PROBLEM STATEMENT: Below are records to return verbatim; the pictures are to be dropped.

:: TASK INPUTS ::

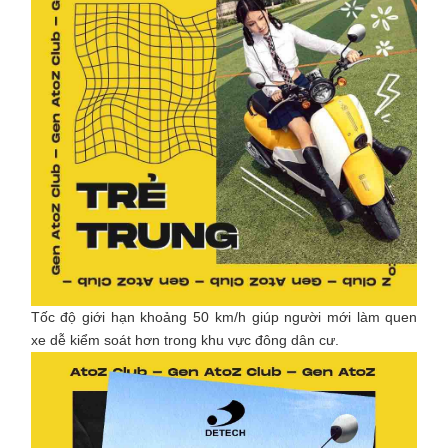
Tốc độ giới hạn khoảng 50 km/h giúp người mới làm quen
xe dễ kiểm soát hơn trong khu vực đông dân cư.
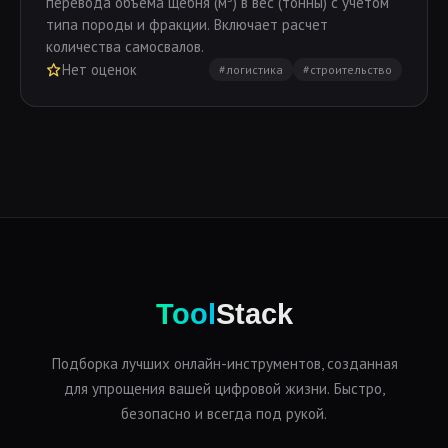
перевода объема щебня (м³) в вес (тонны) с учетом
типа породы и фракции. Включает расчет
количества самосвалов.
Нет оценок
#логистика
#строительство
Tool
Stack
Подборка лучших онлайн-инструментов, созданная
для упрощения вашей цифровой жизни. Быстро,
безопасно и всегда под рукой.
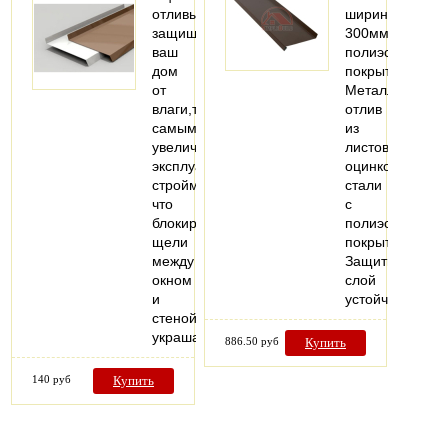
отливы
ширина:
защищают
300мм;
ваш
полиэстеровое
дом
покрытие
от
Металлический
влаги,тем
отлив
самым
из
увеличивают
листовой
эксплуатацию
оцинкованной
стройматериалов,потому
стали
что
с
блокируют
полиэстеровым
щели
покрытием.
между
Защитный
окном
слой
и
устойчив…
стеной,также
украшают…
886.50 руб
Купить
140 руб
Купить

:::

YOUR RESPONSE:
Tốc độ giới hạn khoảng 50 km/h giúp người mới làm quen
xe dễ kiểm soát hơn trong khu vực đông dân cư.
перевода объема щебня (м³) в вес (тонны) с учетом
типа породы и фракции. Включает расчет
количества самосвалов.
Нет оценок
#логистика
#строительство
Tool
Stack
Подборка лучших онлайн-инструментов, созданная
для упрощения вашей цифровой жизни. Быстро,
безопасно и всегда под рукой.
отливы
ширина:
защищают
300мм;
ваш
полиэстеровое
дом
покрытие
от
Металлический
влаги,тем
отлив
самым
из
увеличивают
листовой
эксплуатацию
оцинкованной
стройматериалов,потому
стали
что
с
блокируют
полиэстеровым
щели
покрытием.
между
Защитный
окном
слой
и
устойчив…
стеной,также
украшают…
886.50 руб
Купить
140 руб
Купить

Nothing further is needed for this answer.